I feel pretty comfortable against lootas with a 2++ cover save. Also, how you describe your table full of boyz then scattering shouldn't be too much of an issue as long as I'm thinning out your ranks and 2xD3 large blast templates that wound on 2+ with no armor save is going to smear boyz across the table.

I see the entry saying strike relays always scatter the full 2d6 and the servo skulls simply say that blast templates scatter d6 less. I would agree that the more specific description of the relay overrides the servo skulls but hopefully they FAQ that for concrete verification. 

Anyway, I'm still pretty comfortable in my strengths and weaknesses but playtesting is really the only way to find out.


----------



## Tossidin (Dec 10, 2008)

You really think it is a good idea to just sit around and hope your enemy will just come to you? 
In some cases it might work, but what if the mission is capture and control (you wont be able to reach him so draw / loss), or objectives (meaning you cant just sit in your deployment zone)?
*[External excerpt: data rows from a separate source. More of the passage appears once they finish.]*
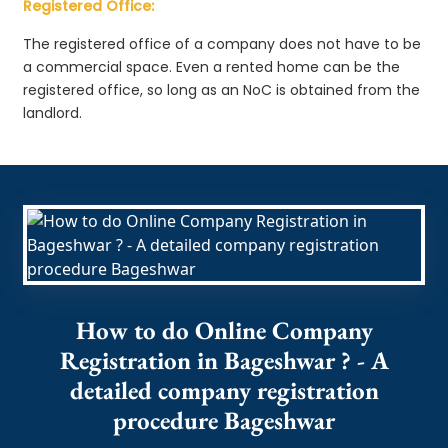
Registered Office:
The registered office of a company does not have to be
a commercial space. Even a rented home can be the
registered office, so long as an NoC is obtained from the
landlord.
How to do Online Company
Registration in Bageshwar ? - A
detailed company registration
procedure Bageshwar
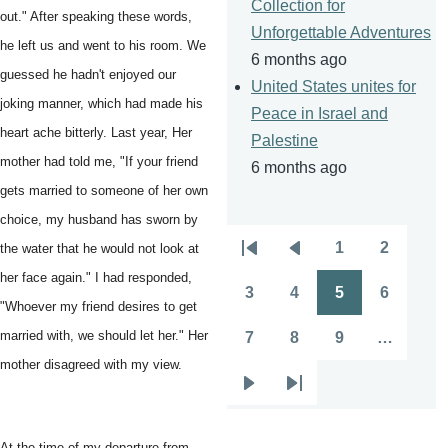
Collection for
out." After speaking these words,
Unforgettable Adventures
he left us and went to his room. We
6 months ago
guessed he hadn't enjoyed our
United States unites for
joking manner, which had made his
Peace in Israel and
heart ache bitterly. Last year, Her
Palestine
mother had told me, "If your friend
6 months ago
gets married to someone of her own
choice, my husband has sworn by
1
2
the water that he would not look at
Pagination
First
Previous
Page
Page
her face again." I had responded,
page
page
3
4
5
6
Page
Page
Page
Page
"Whoever my friend desires to get
married with, we should let her." Her
7
8
9
…
Page
Page
Page
mother disagreed with my view.
Next
Last
page
page
At the time of my departure from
Ever given it a thought that you may have to move out of that ruin that on some tables doesnt even exist?


----------



## Hurricane (Feb 27, 2010)

Good tables should have around 25% cover (and the tables I play on are mostly cities) so no I'm really not worried about cover being non-existent on the table. I suppose this is dependant on your local club/gaming group. Additionally, I'm toying with having some interceptor squads and saving them in cover in order to do the 30'' shunt late game to contest my opponents objective while I sit on mine. I could always bring a GM to and make them scoring.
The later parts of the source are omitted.